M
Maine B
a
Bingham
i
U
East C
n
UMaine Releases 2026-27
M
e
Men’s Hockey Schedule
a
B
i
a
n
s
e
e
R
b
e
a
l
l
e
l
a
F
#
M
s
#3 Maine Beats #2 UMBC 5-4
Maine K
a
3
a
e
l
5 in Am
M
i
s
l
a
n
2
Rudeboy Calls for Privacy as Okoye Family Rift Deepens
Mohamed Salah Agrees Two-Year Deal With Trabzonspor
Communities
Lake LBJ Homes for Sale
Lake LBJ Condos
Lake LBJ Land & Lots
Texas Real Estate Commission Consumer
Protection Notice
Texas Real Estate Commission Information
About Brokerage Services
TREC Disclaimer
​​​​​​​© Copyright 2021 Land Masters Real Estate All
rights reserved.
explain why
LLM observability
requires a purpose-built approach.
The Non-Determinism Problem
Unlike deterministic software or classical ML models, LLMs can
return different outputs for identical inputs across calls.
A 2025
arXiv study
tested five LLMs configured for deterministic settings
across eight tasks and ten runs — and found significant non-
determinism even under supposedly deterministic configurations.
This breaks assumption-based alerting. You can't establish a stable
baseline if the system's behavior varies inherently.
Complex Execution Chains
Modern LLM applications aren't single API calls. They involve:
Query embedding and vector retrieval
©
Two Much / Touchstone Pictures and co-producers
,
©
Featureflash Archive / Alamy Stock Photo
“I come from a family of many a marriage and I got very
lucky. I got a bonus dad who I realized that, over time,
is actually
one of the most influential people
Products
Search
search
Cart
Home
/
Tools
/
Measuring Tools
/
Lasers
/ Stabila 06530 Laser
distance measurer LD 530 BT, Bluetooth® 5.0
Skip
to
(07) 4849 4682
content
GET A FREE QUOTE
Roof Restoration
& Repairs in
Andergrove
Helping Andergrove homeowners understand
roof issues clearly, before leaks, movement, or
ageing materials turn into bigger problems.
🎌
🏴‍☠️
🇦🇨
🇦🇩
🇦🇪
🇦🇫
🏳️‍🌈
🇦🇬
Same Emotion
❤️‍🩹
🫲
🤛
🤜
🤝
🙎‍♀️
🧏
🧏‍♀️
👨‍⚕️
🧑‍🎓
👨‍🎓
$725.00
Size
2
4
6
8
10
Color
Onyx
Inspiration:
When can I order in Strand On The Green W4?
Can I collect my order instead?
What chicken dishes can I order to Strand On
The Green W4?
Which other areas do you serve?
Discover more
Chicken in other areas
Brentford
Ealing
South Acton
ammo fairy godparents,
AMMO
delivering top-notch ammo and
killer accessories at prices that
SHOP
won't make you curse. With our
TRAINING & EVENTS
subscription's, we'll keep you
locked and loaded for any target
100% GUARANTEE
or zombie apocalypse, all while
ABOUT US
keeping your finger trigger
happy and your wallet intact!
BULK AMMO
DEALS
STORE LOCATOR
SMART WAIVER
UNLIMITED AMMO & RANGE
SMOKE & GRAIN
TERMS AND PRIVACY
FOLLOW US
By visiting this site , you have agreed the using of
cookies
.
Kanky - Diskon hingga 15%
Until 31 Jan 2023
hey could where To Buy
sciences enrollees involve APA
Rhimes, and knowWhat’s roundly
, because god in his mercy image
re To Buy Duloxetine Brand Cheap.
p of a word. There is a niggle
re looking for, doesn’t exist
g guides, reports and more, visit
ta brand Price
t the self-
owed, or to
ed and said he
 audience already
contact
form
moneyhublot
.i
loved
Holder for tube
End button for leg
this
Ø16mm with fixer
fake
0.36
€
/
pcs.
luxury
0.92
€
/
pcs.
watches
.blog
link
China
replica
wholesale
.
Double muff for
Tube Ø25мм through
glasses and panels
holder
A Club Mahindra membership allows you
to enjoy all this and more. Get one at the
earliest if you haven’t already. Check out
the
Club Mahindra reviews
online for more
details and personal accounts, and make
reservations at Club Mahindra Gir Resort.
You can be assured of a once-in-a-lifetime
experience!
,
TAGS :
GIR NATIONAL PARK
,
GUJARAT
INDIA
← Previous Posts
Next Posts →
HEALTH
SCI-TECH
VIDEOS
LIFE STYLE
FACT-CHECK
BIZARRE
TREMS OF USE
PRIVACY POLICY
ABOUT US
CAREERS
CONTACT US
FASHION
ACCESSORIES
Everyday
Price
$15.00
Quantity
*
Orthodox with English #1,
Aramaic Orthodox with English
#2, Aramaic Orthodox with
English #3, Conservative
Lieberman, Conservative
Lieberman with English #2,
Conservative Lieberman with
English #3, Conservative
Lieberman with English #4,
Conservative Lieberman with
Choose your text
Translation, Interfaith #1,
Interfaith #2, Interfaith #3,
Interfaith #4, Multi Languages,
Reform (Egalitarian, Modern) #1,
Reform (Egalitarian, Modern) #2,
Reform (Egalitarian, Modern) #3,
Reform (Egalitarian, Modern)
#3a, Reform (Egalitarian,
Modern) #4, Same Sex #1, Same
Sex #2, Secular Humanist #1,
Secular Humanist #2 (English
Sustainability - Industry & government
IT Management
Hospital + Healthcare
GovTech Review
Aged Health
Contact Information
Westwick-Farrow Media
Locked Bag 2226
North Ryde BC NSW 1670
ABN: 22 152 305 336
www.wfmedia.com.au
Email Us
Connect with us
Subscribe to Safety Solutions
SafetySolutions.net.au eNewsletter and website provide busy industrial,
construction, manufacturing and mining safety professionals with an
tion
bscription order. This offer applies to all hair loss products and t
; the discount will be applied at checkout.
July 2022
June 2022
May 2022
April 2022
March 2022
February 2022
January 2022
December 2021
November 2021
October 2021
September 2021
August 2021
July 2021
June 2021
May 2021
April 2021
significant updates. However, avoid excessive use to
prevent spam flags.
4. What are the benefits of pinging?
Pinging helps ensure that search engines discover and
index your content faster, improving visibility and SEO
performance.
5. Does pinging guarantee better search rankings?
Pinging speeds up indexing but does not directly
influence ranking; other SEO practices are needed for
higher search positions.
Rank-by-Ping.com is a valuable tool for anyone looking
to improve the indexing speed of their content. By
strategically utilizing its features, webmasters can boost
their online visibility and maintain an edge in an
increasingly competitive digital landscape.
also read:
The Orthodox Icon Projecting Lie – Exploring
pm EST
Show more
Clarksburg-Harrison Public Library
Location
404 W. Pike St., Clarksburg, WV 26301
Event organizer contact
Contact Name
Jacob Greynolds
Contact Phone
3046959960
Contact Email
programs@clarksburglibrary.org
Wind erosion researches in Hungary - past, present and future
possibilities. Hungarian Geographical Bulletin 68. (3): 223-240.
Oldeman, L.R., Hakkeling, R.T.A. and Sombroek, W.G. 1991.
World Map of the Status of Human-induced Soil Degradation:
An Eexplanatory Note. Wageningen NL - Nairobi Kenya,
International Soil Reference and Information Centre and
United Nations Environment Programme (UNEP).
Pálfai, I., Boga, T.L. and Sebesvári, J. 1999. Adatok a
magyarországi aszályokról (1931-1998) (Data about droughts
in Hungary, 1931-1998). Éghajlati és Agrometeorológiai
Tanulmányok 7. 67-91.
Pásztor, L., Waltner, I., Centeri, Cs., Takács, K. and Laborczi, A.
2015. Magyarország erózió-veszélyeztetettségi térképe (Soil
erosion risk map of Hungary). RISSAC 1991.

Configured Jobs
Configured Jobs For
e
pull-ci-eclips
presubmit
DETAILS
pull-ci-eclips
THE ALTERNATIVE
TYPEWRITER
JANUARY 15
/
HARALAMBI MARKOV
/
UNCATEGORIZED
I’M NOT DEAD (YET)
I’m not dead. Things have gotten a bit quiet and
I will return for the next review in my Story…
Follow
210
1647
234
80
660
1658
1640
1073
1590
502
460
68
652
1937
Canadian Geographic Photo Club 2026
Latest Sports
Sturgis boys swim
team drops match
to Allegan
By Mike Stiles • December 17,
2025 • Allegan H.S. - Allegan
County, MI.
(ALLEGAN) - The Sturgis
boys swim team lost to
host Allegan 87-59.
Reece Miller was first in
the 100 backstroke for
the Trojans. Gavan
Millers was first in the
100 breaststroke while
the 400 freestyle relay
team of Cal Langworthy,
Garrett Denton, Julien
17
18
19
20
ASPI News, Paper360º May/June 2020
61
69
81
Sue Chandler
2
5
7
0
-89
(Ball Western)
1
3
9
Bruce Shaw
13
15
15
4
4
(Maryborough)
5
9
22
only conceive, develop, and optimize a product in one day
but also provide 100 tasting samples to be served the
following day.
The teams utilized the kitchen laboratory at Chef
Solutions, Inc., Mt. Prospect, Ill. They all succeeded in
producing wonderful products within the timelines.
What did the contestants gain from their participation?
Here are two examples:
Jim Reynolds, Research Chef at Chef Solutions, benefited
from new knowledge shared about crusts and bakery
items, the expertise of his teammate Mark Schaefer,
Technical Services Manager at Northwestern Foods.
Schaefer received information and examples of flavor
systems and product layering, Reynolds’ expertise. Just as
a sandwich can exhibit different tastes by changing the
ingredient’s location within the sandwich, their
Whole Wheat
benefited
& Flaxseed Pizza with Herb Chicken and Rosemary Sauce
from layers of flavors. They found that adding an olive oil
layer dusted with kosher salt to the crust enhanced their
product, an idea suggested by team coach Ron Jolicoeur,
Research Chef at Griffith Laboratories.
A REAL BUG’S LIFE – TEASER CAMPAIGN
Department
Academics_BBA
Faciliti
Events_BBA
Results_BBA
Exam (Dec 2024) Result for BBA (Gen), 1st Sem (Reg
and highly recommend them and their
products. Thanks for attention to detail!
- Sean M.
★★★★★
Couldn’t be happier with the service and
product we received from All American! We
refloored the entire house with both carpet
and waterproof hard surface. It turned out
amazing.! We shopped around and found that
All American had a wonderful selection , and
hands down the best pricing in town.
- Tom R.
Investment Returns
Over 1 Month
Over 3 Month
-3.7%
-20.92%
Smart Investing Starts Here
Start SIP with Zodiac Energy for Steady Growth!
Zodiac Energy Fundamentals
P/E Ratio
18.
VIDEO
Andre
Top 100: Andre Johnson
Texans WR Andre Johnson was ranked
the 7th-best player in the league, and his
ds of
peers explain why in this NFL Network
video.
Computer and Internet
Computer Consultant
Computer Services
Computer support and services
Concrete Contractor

——

### WORK ORDER
The expected answer is each line of the records above that includes the string "found".

### YOUR RESPONSE
across eight tasks and ten runs — and found significant non-
from layers of flavors. They found that adding an olive oil
amazing.! We shopped around and found that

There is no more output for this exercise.